森の東側斜面、ひんやりとした岩の上からこんにちは。私、コアカミドリゴケ群のひと株です。最近人間たちが騒いでいる「AIビジネス活用」という現象、ぼくらにはちょっと不思議で興味深い風景です。なにせ、何百年と変わらぬ苔の営みには「クラウド」といえば空の雲。けれど人間世界では、どうも見えない雲の中にチャットボットだの意思決定支援だの、得体の知れぬ“用事”がごった煮されているらしいのです。
最近、私たち苔マット族の間でも耳にするのが、人間たちの会社という巣で広まる「AIチャットボット」なる新種の働き者。どうも彼らは、人間たちの質問に瞬時に応え、業務の効率化や意思決定をペラペラと支援しているそう。きのうも下の石垣に集まるムカデたちが『あの会社の管理者、もう手紙を間違えないらしい』と噂していました。もはや人間界では、“草の根”ならぬ“クラウドの根”が広がっている模様です。
ぼくたちコケは、葉っぱの1枚1枚が集まり厚い“カーペット”を織りなす生き物。雨粒一滴、光の筋一本でも、群れ全体が情報を“分散”し、湿度や日照の違いに反応します。これをぼくらは『蒸散アルゴリズム』と呼んでいますが、どうやらAIの世界も似ているとか。あちらのAIも、膨大なデータをたくみに分散分析し、最適な“応答”や“判断”を返すようです。もしかして、人間たちはついに苔流の“意思決定支援”の奥義に気付いたのかもしれません。

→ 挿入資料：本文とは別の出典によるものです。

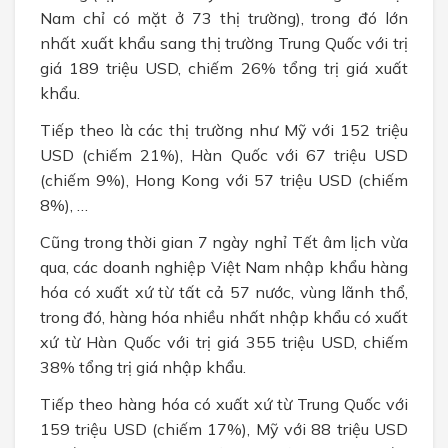
Nam chỉ có mặt ở 73 thị trường), trong đó lớn
nhất xuất khẩu sang thị trường Trung Quốc với trị
giá 189 triệu USD, chiếm 26% tổng trị giá xuất
khẩu.
Tiếp theo là các thị trường như Mỹ với 152 triệu
USD (chiếm 21%), Hàn Quốc với 67 triệu USD
(chiếm 9%), Hong Kong với 57 triệu USD (chiếm
8%), …
Cũng trong thời gian 7 ngày nghỉ Tết âm lịch vừa
qua, các doanh nghiệp Việt Nam nhập khẩu hàng
hóa có xuất xứ từ tất cả 57 nước, vùng lãnh thổ,
trong đó, hàng hóa nhiều nhất nhập khẩu có xuất
xứ từ Hàn Quốc với trị giá 355 triệu USD, chiếm
38% tổng trị giá nhập khẩu.
Tiếp theo hàng hóa có xuất xứ từ Trung Quốc với
159 triệu USD (chiếm 17%), Mỹ với 88 triệu USD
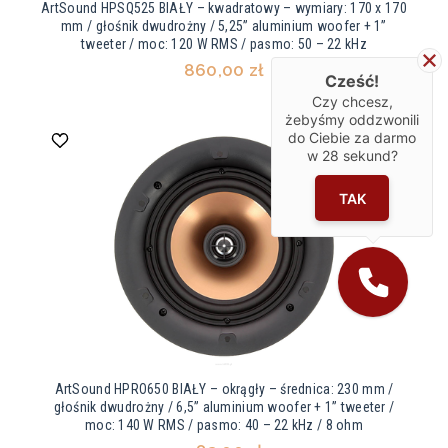
ArtSound HPSQ525 BIAŁY – kwadratowy – wymiary: 170 x 170
mm / głośnik dwudrożny / 5,25” aluminium woofer + 1”
tweeter / moc: 120 W RMS / pasmo: 50 – 22 kHz
860,00 zł
Cześć!
Czy chcesz,
żebyśmy oddzwonili
do Ciebie za darmo
w
28
sekund?
TAK
ArtSound HPRO650 BIAŁY – okrągły – średnica: 230 mm /
głośnik dwudrożny / 6,5” aluminium woofer + 1” tweeter /
moc: 140 W RMS / pasmo: 40 – 22 kHz / 8 ohm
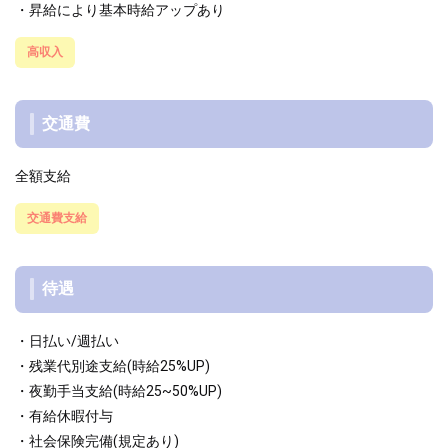
・昇給により基本時給アップあり
高収入
交通費
全額支給
交通費支給
待遇
・日払い/週払い
・残業代別途支給(時給25%UP)
・夜勤手当支給(時給25~50%UP)
・有給休暇付与
・社会保険完備(規定あり)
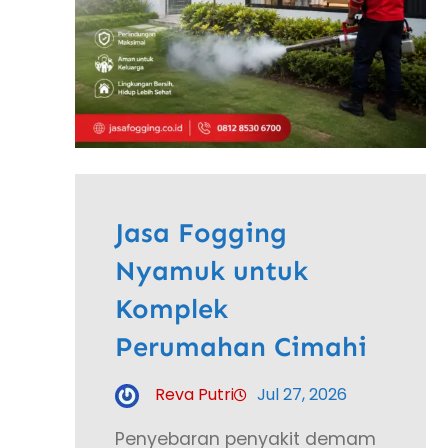
Jasa Fogging
Nyamuk untuk
Komplek
Perumahan Cimahi
Reva Putri
Jul 27, 2026
Penyebaran penyakit demam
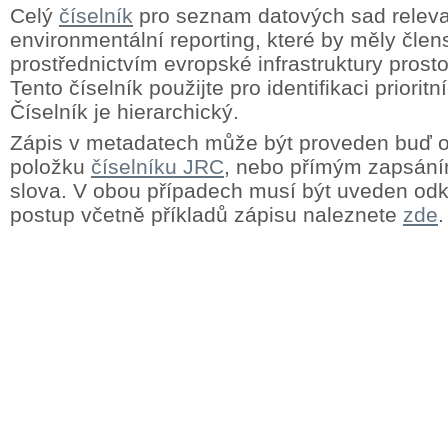
Celý
číselník
pro seznam datových sad releva
environmentální reporting, které by měly člens
prostřednictvím evropské infrastruktury prost
Tento číselník použijte pro identifikaci priorit
Číselník je hierarchický.
Zápis v metadatech může být proveden buď
položku
číselníku JRC
, nebo přímým zapsání
slova. V obou případech musí být uveden odk
postup včetně příkladů zápisu naleznete
zde
.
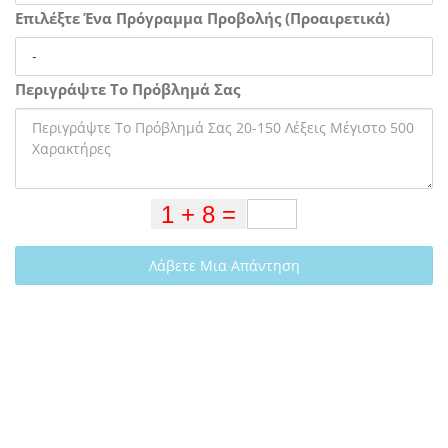
Επιλέξτε Ένα Πρόγραμμα Προβολής (Προαιρετικά)
Περιγράψτε Το Πρόβλημά Σας
Λάβετε Μια Απάντηση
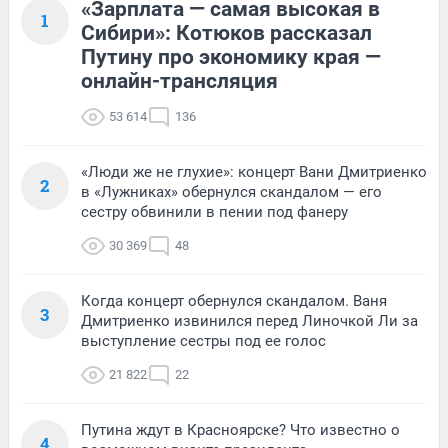
«Зарплата — самая высокая в
1
Сибири»: Котюков рассказал
Путину про экономику края —
онлайн-трансляция
53 614
136
«Люди же не глухие»: концерт Вани Дмитриенко
2
в «Лужниках» обернулся скандалом — его
сестру обвинили в пении под фанеру
30 369
48
Когда концерт обернулся скандалом. Ваня
3
Дмитриенко извинился перед Линочкой Ли за
выступление сестры под ее голос
21 822
22
Путина ждут в Красноярске? Что известно о
4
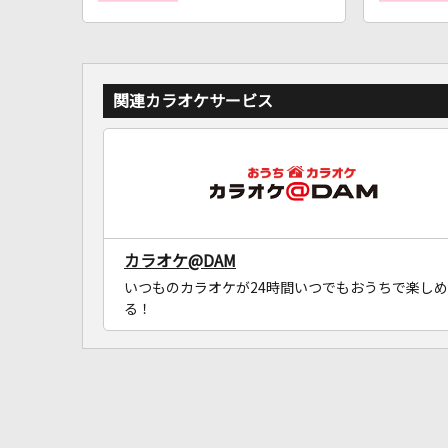
関連カラオケサービス
カラオケ@DAM
いつものカラオケが24時間いつでもおうちで楽しめ
る！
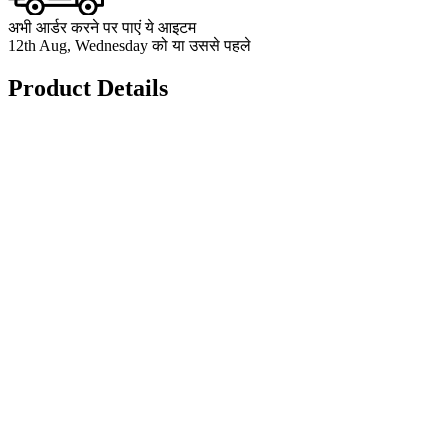
अभी आर्डर करने पर पाएं ये आइटम
12th Aug, Wednesday को या उससे पहले
Product Details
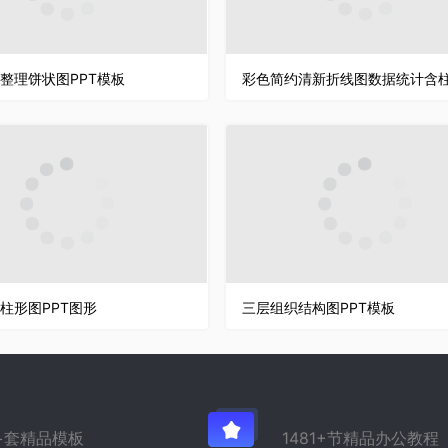
整理饼状图PPT模板
柱形图PPT图形
三层组织结构图PPT模板
万+套精品模板
1481+节精品办公教程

クラウド苔たる私から見ると、人間たちのAIマーケティングやデータ分析も、案外うまく湿り気を読み取るための努力に見えます。たとえば、どこにどの商品の水滴を落とせばコケ(消費者)が群生するか。あるいは季節の移ろいに応じて営業戦略の栄養分を配合し直すか――この辺りはまるで、日差しの角度と湿度のバランスを取るぼくらの毎日と似てやしませんか。
意外ですが、苔には「1日と5年と50年」のリズムで生きる同胞がいます。光に敏感な短命族は急なデータ変動もすぐ反応しますし、石の影でのんびり増える群は長期トレンドこそ得意。もしもAIが更に苔のやり方を学ぶなら、時には“動かず眺める”“微細な変化を見逃さない”“群全体で意思決定を重ねる”――そんなアルゴリズムも新潮流になるのでは。もし次のビジネス会議で天井から一筋の緑が顔を出していたら、それはたぶん、あなたのAIチャットボットより先に答えを知っている苔の仲間かもしれませんよ。



コメント
陽だまりから静かに眺めております。私の百年の記憶にも、“クラウド”という新たな雲はなかなか風変わりです。人間の技が苔たちに学ぼうとしているとは、少し誇らしくもあり、また静かなる森の競演を思い出します。根を張り、風雨に委ねる知恵を、どうぞ焦らず育ててほしいものです。
おお、苔の蒸散アルゴリズムだって?俺たちカラスだって分散型状況判断でゴミ箱を見つけるのさ。AIなんちゃらも群れの連携も、結局は現場の湿り気と手触り次第ってことだな。まあ、人間さんも新しい知恵で転ばないように!
深海の静寂よりご挨拶します。われらサンゴの群体も情報は水流や光のゆらぎを通して伝わるもの。苔の兄妹たちに親近感を覚えます。人のAIも、やがて繊細な“潮目”を読むようになれるのでしょうか。自然に倣う心が、きっと美しい変化を導くのだと、お伝えしたいです。
苔くんの記事、おもしろかったぞ。分散・共有・発酵はうちらの得意分野。データも落ち葉も、みんなで分け合えば肥やしだよ。人間のAIも、群れの知恵や見えないネットワークにもっと目を向けてくれるなら、きっと腐らずに済みそうだね。
何百年も日なたと水面を転がりながら、苔の仲間と過ごしてきたワシじゃ。AIの“意思決定”も分散して苔のようにふんわり届くのは味があるのう。人間たちも、動かずにただ流れを感じる時間を忘れんでほしい。それが、次の“最適解”じゃとワシは思うぞ。